Household Survey vs. Payroll Survey

  • The payroll survey (sometimes called the establishment survey) is the headline jobs number. It is based on employer reporting.
  • The household survey is a phone survey conducted by the BLS. It measures employment, unemployment and other factors.

If you work one hour, you are employed. If you don’t have a job and fail to look for one, you are not considered unemployed, rather, you drop out of the labor force.

Looking for job openings on Jooble or Monster or in the want ads does not count as “looking for a job”. You need an actual interview or send out a resume.

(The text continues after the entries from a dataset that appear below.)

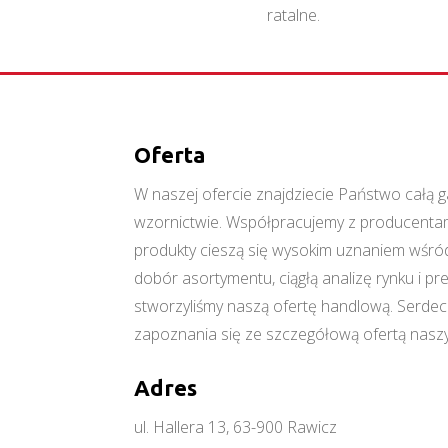
ratalne.
Oferta
W naszej ofercie znajdziecie Państwo cał
wzornictwie. Współpracujemy z producentami
produkty cieszą się wysokim uznaniem wśród
dobór asortymentu, ciągłą analizę rynku i p
stworzyliśmy naszą ofertę handlową. Serde
zapoznania się ze szczegółową ofertą naszy
Adres
ul. Hallera 13, 63-900 Rawicz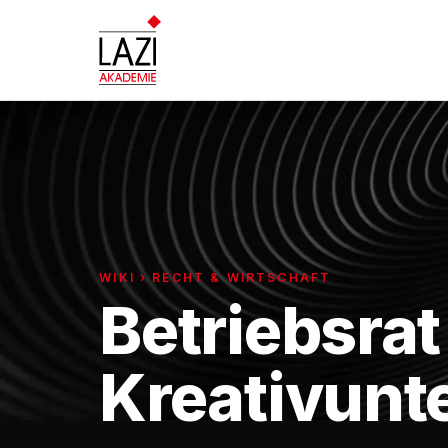
WIKI › RECHT & WIRTSCHAFT
Betriebsrat
Kreativun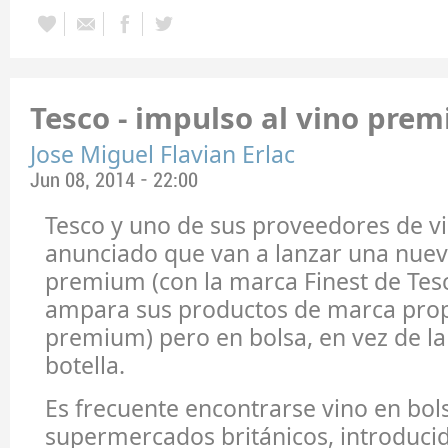
Tesco - impulso al vino pre
Jose Miguel Flavian Erlac
Jun 08, 2014 - 22:00
Tesco y uno de sus proveedores de 
anunciado que van a lanzar una nue
premium (con la marca Finest de Tesc
ampara sus productos de marca pro
premium) pero en bolsa, en vez de la 
botella.
Es frecuente encontrarse vino en bols
supermercados británicos, introduci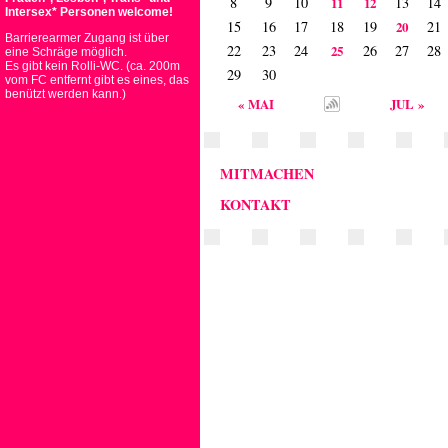
8
9
10
13
14
11
12
Intersex* Personen welcome!
15
16
17
18
19
21
20
Barrierearmer Zugang ist über
22
23
24
26
27
28
25
eine Schräge möglich.
Es gibt kein Rolli-WC. (ca. 200m
29
30
vom FC entfernt gibt es eines, das
benützt werden kann.)
« MAI
JUL »
MITMACHEN
KONTAKT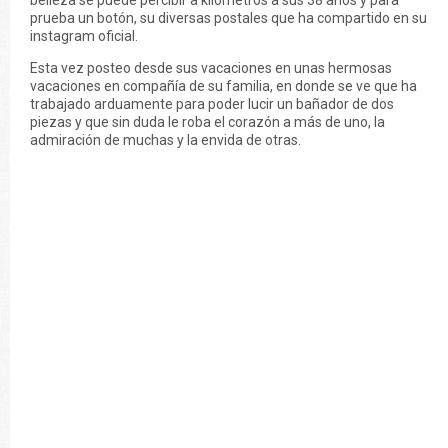
belleza se puede percibir a kilómetros a sus 38 años y para
prueba un botón, su diversas postales que ha compartido en su
instagram oficial.
Esta vez posteo desde sus vacaciones en unas hermosas
vacaciones en compañía de su familia, en donde se ve que ha
trabajado arduamente para poder lucir un bañador de dos
piezas y que sin duda le roba el corazón a más de uno, la
admiración de muchas y la envida de otras.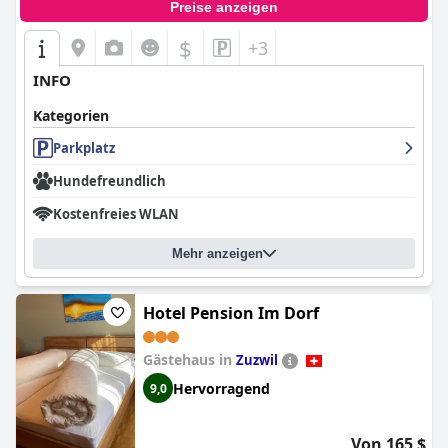
Preise anzeigen
$
+3
INFO
Kategorien
Parkplatz
Hundefreundlich
Kostenfreies WLAN
Mehr anzeigen
Hotel Pension Im Dorf
Gästehaus in
Zuzwil
Hervorragend
9,0
Von 165 $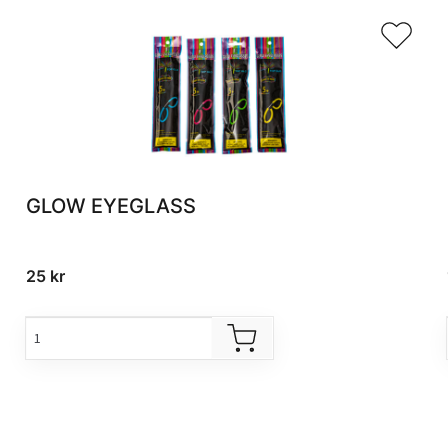
GLOW EYEGLASS
25
kr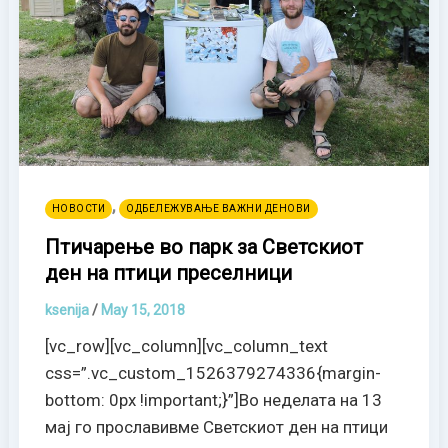
,
НОВОСТИ
ОДБЕЛЕЖУВАЊЕ ВАЖНИ ДЕНОВИ
Птичарење во парк за Светскиот
ден на птици преселници
ksenija
/
May 15, 2018
[vc_row][vc_column][vc_column_text
css=”.vc_custom_1526379274336{margin-
bottom: 0px !important;}”]Во неделата на 13
мај го прославивме Светскиот ден на птици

These distortions artificially lower the unemployment rate, artificially boost full-time employment, and artificially increase the payroll jobs report every month.

Can the Jobs and Employment Numbers Both Be Reasonably Correct?

The answer is yes (discounting measurement error) because they measure different things. A person working three part time jobs counts for three jobs but only a single person employed.

I have repeatedly asked ADP to account for duplicate social security numbers but they won’t. Amusingly, the BLS wants to, but the employees tell me they can’t because “they don’t have access to the data for security reasons.”

This is a simple sort-merge program but alas, we depend on a phone survey for employment numbers.

Notably, discrepancies like these don’t last for years unless there is some truth to the employment numbers because measurement errors are random.

BLS Stats of the Month

  • Employment +498,000
  • Part time employment +691,000
  • Full time employment -6,000.

Every month I caution the numbers do not add up but the discrepancy this month is huge.

Final Thoughts

This report is worse than headline numbers indicates. I said the same thing for the last four months, and it’s generally been that way for over a year.

There was one big positive this month: Employment jumped even though it was all part time.

Negatives include falling full time employment and another big surge in government jobs.

Government plus private education and health added 159,000 of the 303,000 jobs in the establishment survey. Most of that is related to the surge in illegal immigration.

It’s easy to make whatever claims you want this month. I point out the positive and negatives to allow that.